Speaking to ILNA news agency, Richard J. Stoll who is the Professor of Political Science at Rice University pointed to US “Maximum Pressure” policy against Iran and said “I do not believe Iran will back down on those issues that are important to it. It might be possible to negotiate an agreement but I think it's unlikely.”
“We are on a pathway that could lead to the signatories of JCPOA (other than the United States) starting to behave in a hostile manner towards Iran.”
Asked about the reasons that cause tension in Persian Gulf, he added that there are several issues but I am not sure these are all the possibilities.

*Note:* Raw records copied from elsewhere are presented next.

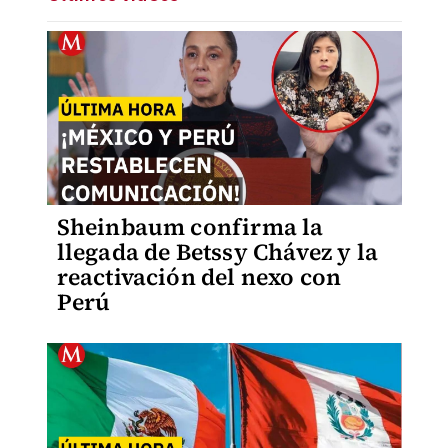
Sheinbaum confirma la
llegada de Betssy Chávez y la
reactivación del nexo con
Perú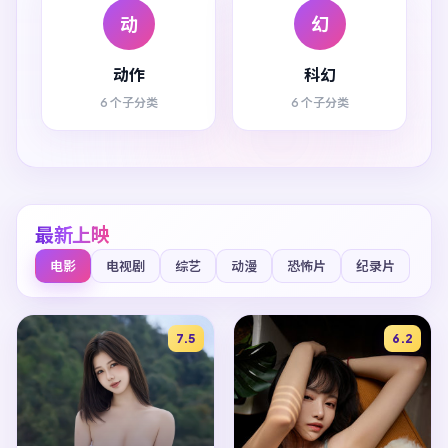
动
幻
动作
科幻
6 个子分类
6 个子分类
最新上映
电影
电视剧
综艺
动漫
恐怖片
纪录片
7.5
6.2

The presence of terrorist groups such as ISIS (Daesh terrorist groups) can be the first reason.
“The involvement of Saudi Arabia (and other countries) in Yemen and relationship between Israel and its Arab neighbors, the war in Syria and different issues between the US and Iran, all of them rise the tension in Persian Gulf,” Richard Stoll said.
He is not convincing European can change Trump’strategy toward Iran and adding “May be US president and Iranian counterpart meet each other but I believe that both sides would have to agree ahead of time on at least a few positive steps that could be part of the meeting.”
“Negotiations without some positive ending create a difficult situation. But it could take several rounds of negotiation to achieve a positive result,” the Professor said.
Answering to questions about is there any possibility that Iran and the leader of Saudi Arabia sit around the negotiations table, he said “Possibly but -- like the United States -- Saudi Arabia has a number of issues in which it has strong disagreement with Iran. The presence of multiple serious issues makes a negotiated settlement difficult (but not impossible).”
Asked about the destiny of recent protest in Lebanon and Iraq, the Professor of Political Science said that at the leadership level I see the countries as working together. But at least some of the people in both countries are dissatisfied ... in both cases it seems to be protests about corrupt and a lack of economic reform but I am not sure how many citizens in both countries feel this way.